Many small businesses don’t, upon first inspection, realize the crucial interdependence shared between marketing and customer service. This is from a failure to recognize marketing as much more than the attraction of leads and their progressing down the funnel. Marketing tools, like live chats on your website, surveys, social media, content, etc. all act as extensions of your customer service. These tools that you created to bring customers in are actually just as crucial, and, in some cases and contexts, more important as a customer service tool. Part of any good customer service effort should lie in ascertaining the satisfaction or dissatisfaction from the people you serve, both positive and negative. This is where strategically employed tools can delight customers, or, if they had unmet expectations, help them have a good experience with your brand before they take it to the public by spreading negative reviews.

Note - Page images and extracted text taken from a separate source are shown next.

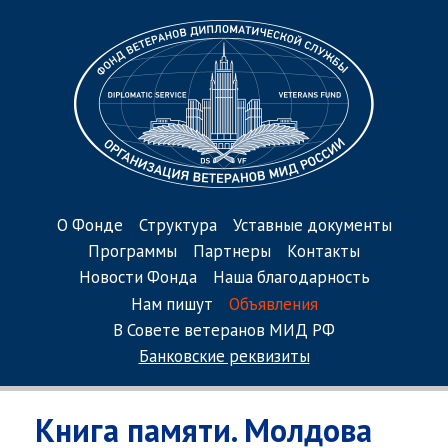
О Фонде
Структура
Уставные документы
Программы
Партнеры
Контакты
Новости Фонда
Наша благодарность
Нам пишут
Объявления
В Совете ветеранов МИД РФ
Банковские реквизиты
Книга памяти. Молдова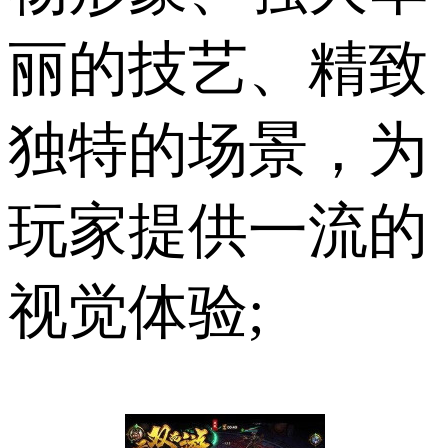
丽的技艺、精致
独特的场景，为
玩家提供一流的
视觉体验;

With more tools than ever now that collect data on what your customers are most likely to have questions about or what they want to find on the website, you can design automated chatbots to anticipate these inquiries and help visitors get to the content they want as easily and efficiently as possible. People want to get to the information that they are looking for quickly. They simply won’t spend the time searching and need a seamless experience. If they feel that the process is cumbersome and non-intuitive, they’ll simply go to another competitor that can offer a website that will lay things out more clearly. This is why you simply must have the means to quickly help out a website visitor in as few steps as possible and point them to content that is thorough, helpful, and easily accessible.
Social media is many times underestimated in its capacity for customer service use. Lots of customers follow the businesses they buy from and they see it as a platform to ask questions, voice complaints, keep up to date with urgent announcement, etc. Don’t forget that social media is a two way communication channel. Social users consider this to be a customer service line and they expect to be answered, and relatively quickly. Here are some interesting statistics:
- 76% of consumers are more likely to buy from a brand they feel connected to on social media than its competitors.
- 42% of consumers expect a response from a brand within an hour of contacting them through social.
Wow, this is a big responsibility and one you can’t ignore. You have to be delivering engaging, valuable content and you have to be there to field inquiries that your users have. Not to mention, responding quickly to each person that inquires on your Facebook page will get you a badge that shows visitors that you’re a responsive and reliable company. This gives immediate clout and reassurance to potential customers by demonstrating that they’ll be able to reach out and get their problems/feedback addressed.
This isn’t the only use of social media, however. One of the biggest implicit benefits of social media is social listening. This is done by searching conversations that are happening about your product and/or industry. Not everyone is going to tag your business when talking about a product or service you sell. You need to seek out conversations that people are having within the sphere you do business in that contain positive/negative views, experiences, and apprehensions towards buying or using the product or service you sell. After you gather this feedback into a significant data set, you can classify the highest volume and most prominent issues that your customers run into. Leveraging this insight, you should be taking this feedback and supplying the answers to these questions in social media content for both prospects and customers.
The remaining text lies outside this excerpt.